Does this sound crazy?
I was about thirteen, the first time I had ever attended a bridal shower, when one of the women there announced to those gathered around the room that nothing made her happy. Not even sex with her husband. She said it so loudly that everyone stopped what they were doing, their plastic forks lifted halfway to their open mouths, clearly wanting to hear more, yet not knowing how to solicit the conversation. On the one hand, sex was a taboo subject. On the other, the woman was a loose cannon. Who knew what she would say? Moreover, there was too much propriety amongst them all, and no one wanted to be seen as lacking good manners.
So mouths were quickly stuffed with food, furtive glances sent her way, and everyone got back to their own conversations. A few months later, she was committed to a psychiatric hospital.
Of course back then I didn’t understand. That her outburst had been a cry for help, I only understood in college. I had never heard of depression, nor had I seen it. We were all an emotional bunch, even my mom cried from time to time, but it was short lived and our smiles were so much more brighter.
The church was the most unkind. Calling all that their small minds couldn’t comprehend as the work of the devil, they shunned her and instilled fear in the women, preaching from the pulpit submission onto their husbands as onto Christ, so that such a fate would not befall any of them.
I spoke with a friend battling cancer, earlier last week. And with another one who has a teeny, tiny newborn. And another one who has lost her job after 20 years. Stress in their lives, hormonal changes going on, left and right. Dejected, listless, angry. Yet despite it all, reluctant to admit that they are suffering from something. Reluctant to grasp the outstretched hand. Do they fear shunning? Or perhaps lost friendships? Why is there such a stigma still attached to depression? Why can’t we discuss it? Woman to woman. Friend to friend. Can we give our support without judgement?
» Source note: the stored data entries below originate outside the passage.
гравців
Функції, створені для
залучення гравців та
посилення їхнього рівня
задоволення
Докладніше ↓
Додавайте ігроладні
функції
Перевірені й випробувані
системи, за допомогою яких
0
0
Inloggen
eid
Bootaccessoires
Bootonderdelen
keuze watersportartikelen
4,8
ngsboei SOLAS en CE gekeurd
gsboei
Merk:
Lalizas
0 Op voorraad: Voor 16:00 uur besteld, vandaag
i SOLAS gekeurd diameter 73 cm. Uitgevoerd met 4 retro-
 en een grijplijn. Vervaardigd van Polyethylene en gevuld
When my mom was diagnosed with cancer, and I was going through miscarriages, very few friends asked how I was holding up. Only the love of my husband and family kept me going. I was an emotional mess. Many pulled away as though my sadness was contagious. Perhaps it was. Yet a kind word would have been so welcome.
Can we be that ear, that shoulder, that word, to another one of us who is suffering?
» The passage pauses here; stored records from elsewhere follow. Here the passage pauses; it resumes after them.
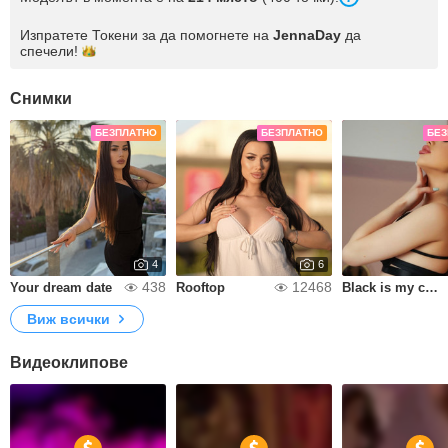
Изпратете Токени за да помогнете на
JennaDay
да
спечели!
Снимки
БЕЗПЛАТНО
БЕЗПЛАТНО
БЕЗ
4
6
438
12468
Your dream date
Rooftop
Black is my color
Виж всички
Видеоклипове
I spent a quarter of my waking hours in Kauai chasing roosters, just so I could snap a picture of them. They run rampant all over the island, crowing at all hours of the day and night, their internal clocks haywire. For all their cheeky behavior, they are quite shy, or maybe just terrified of the high pitched squeals of the children chasing them, yet I did get them in the end.
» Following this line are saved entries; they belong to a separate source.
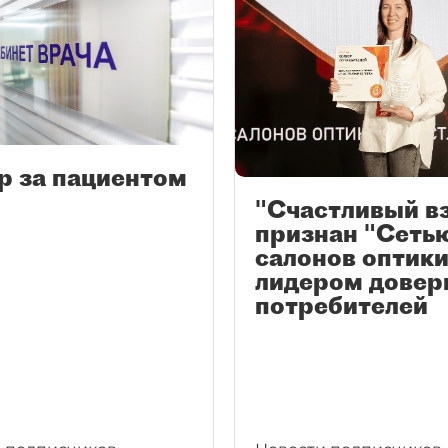
р за пациентом
"Счастливый в
признан "Сеть
салонов оптики
лидером довер
потребителей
This trip to Hawaii was for my baby sister’s wedding. She is unbelievably beautiful to begin with, so you can be sure she made a stunning bride. The wedding was on the beach, as all weddings in Hawaii ought to be. We were walking around barefoot, digging our toes in the golden sand, laughing and crying, and hugging each other. My daughter and my niece had the time of their lives being flower girls. I watched them remembering how I used to wish I had been a flower girl as a child.
I missed my blogging pals and can’t wait to catch up with all of you! The internet connection was terrible, though. Which isn’t all that bad, I suppose, as I had ample opportunities to watch the violet tinted sunrise on my early morning walks through the enchanted forest, coffee in hand.
The bright, cloudless days, I dozed away on the beach, smeared in a thick layer of sunblock, yet still somehow managing to get a burn, while the kids played in the sand and the water. As the sun set and the skies quickly darkened, we gathered around an outside table and had dinner and conversation by flickering firelight in torches and candles, dreading our return to the cold, damp Northwest. Still, we are highly grateful for a chance to warm up our bones, and the lovely reminder that summer is coming.
A lovely, blessed week to all of you!